■ About this task
Without the pictures, give the records again exactly as they appear.

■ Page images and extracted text
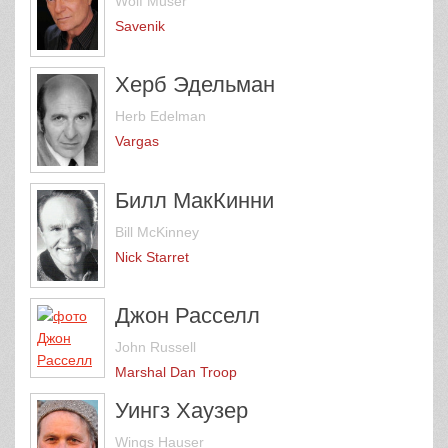
Wolf Muser
Savenik
Херб Эдельман
Herb Edelman
Vargas
Билл МакКинни
Bill McKinney
Nick Starret
Джон Расселл
John Russell
Marshal Dan Troop
Уингз Хаузер
Wings Hauser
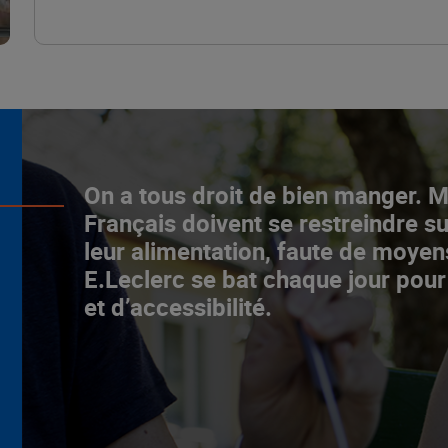
L’ascenceur social
On a tous droit de bien manger. 
fonctionne chez E.Leclerc !
Français doivent se restreindre su
leur alimentation, faute de moyen
NOTRE MODÈLE
E.Leclerc se bat chaque jour pour
et d’accessibilité.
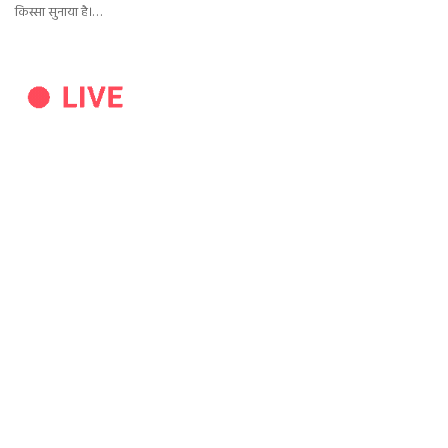
किस्सा सुनाया है।…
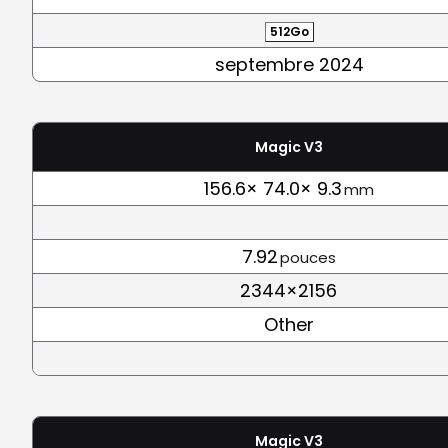
512Go
septembre 2024
Magic V3
156.6× 74.0× 9.3
mm
7.92
pouces
2344×2156
Other
Magic V3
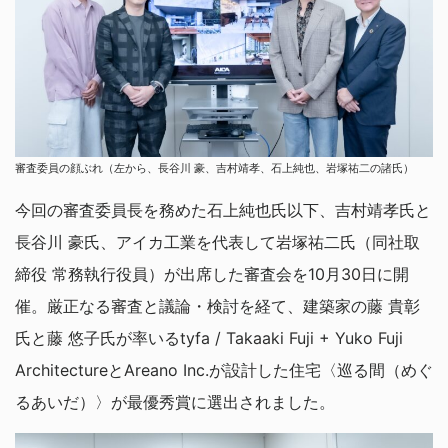
審査委員の顔ぶれ（左から、長谷川 豪、吉村靖孝、石上純也、岩塚祐二の諸氏）
今回の審査委員長を務めた石上純也氏以下、吉村靖孝氏と
長谷川 豪氏、アイカ工業を代表して岩塚祐二氏（同社取
締役 常務執行役員）が出席した審査会を10月30日に開
催。厳正なる審査と議論・検討を経て、建築家の藤 貴彰
氏と藤 悠子氏が率いるtyfa / Takaaki Fuji + Yuko Fuji
ArchitectureとAreano Inc.が設計した住宅〈巡る間（めぐ
るあいだ）〉が最優秀賞に選出されました。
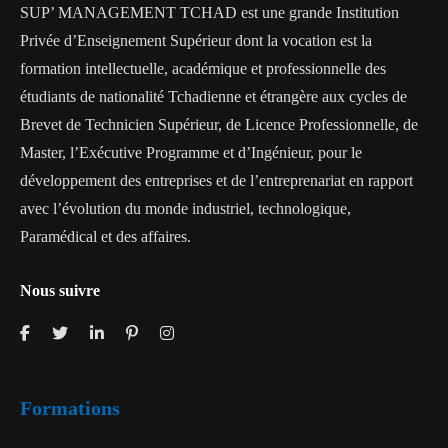
SUP’ MANAGEMENT TCHAD est une grande Institution
Privée d’Enseignement Supérieur dont la vocation est la
formation intellectuelle, académique et professionnelle des
étudiants de nationalité Tchadienne et étrangère aux cycles de
Brevet de Technicien Supérieur, de Licence Professionnelle, de
Master, l’Exécutive Programme et d’Ingénieur, pour le
développement des entreprises et de l’entreprenariat en rapport
avec l’évolution du monde industriel, technologique,
Paramédical et des affaires.
Nous suivre
Formations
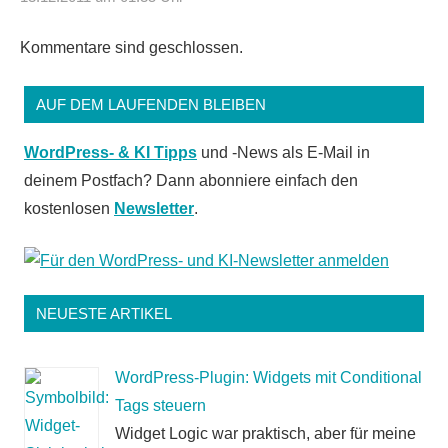
Kommentare sind geschlossen.
AUF DEM LAUFENDEN BLEIBEN
WordPress- & KI Tipps
und -News als E-Mail in
deinem Postfach? Dann abonniere einfach den
kostenlosen
Newsletter
.
NEUESTE ARTIKEL
WordPress-Plugin: Widgets mit Conditional
Tags steuern
Widget Logic war praktisch, aber für meine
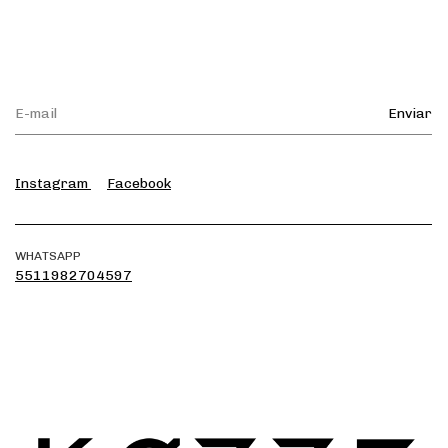
Instagram
Facebook
WHATSAPP
5511982704597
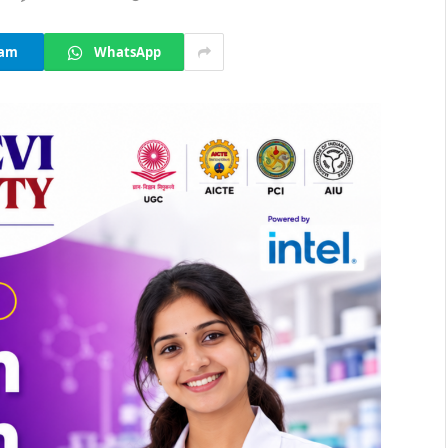
ram
WhatsApp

■ Solution for this exercise
Wolf Muser
Savenik
Херб Эдельман
Herb Edelman
Vargas
Билл МакКинни
Bill McKinney
Nick Starret
Джон Расселл
John Russell
Marshal Dan Troop
Уингз Хаузер
Wings Hauser
L’ascenceur social
On a tous droit de bien manger. 
fonctionne chez E.Leclerc !
Français doivent se restreindre su
leur alimentation, faute de moyen
NOTRE MODÈLE
E.Leclerc se bat chaque jour pour
et d’accessibilité.
किस्सा सुनाया है।…
512Go
septembre 2024
Magic V3
156.6× 74.0× 9.3
mm
7.92
pouces
2344×2156
Other
Magic V3
審査委員の顔ぶれ（左から、長谷川 豪、吉村靖孝、石上純也、岩塚祐二の諸氏）
今回の審査委員長を務めた石上純也氏以下、吉村靖孝氏と
長谷川 豪氏、アイカ工業を代表して岩塚祐二氏（同社取
締役 常務執行役員）が出席した審査会を10月30日に開
催。厳正なる審査と議論・検討を経て、建築家の藤 貴彰
氏と藤 悠子氏が率いるtyfa / Takaaki Fuji + Yuko Fuji
ArchitectureとAreano Inc.が設計した住宅〈巡る間（めぐ
るあいだ）〉が最優秀賞に選出されました。
SUP’ MANAGEMENT TCHAD est une grande Institution
Privée d’Enseignement Supérieur dont la vocation est la
formation intellectuelle, académique et professionnelle des
étudiants de nationalité Tchadienne et étrangère aux cycles de
Brevet de Technicien Supérieur, de Licence Professionnelle, de
Master, l’Exécutive Programme et d’Ingénieur, pour le
développement des entreprises et de l’entreprenariat en rapport
avec l’évolution du monde industriel, technologique,
Paramédical et des affaires.
Nous suivre
Formations
Kommentare sind geschlossen.
AUF DEM LAUFENDEN BLEIBEN
WordPress- & KI Tipps
und -News als E-Mail in
deinem Postfach? Dann abonniere einfach den
kostenlosen
Newsletter
.
NEUESTE ARTIKEL
WordPress-Plugin: Widgets mit Conditional
Tags steuern
Widget Logic war praktisch, aber für meine
Instagram
Facebook
WHATSAPP
5511982704597
ram
WhatsApp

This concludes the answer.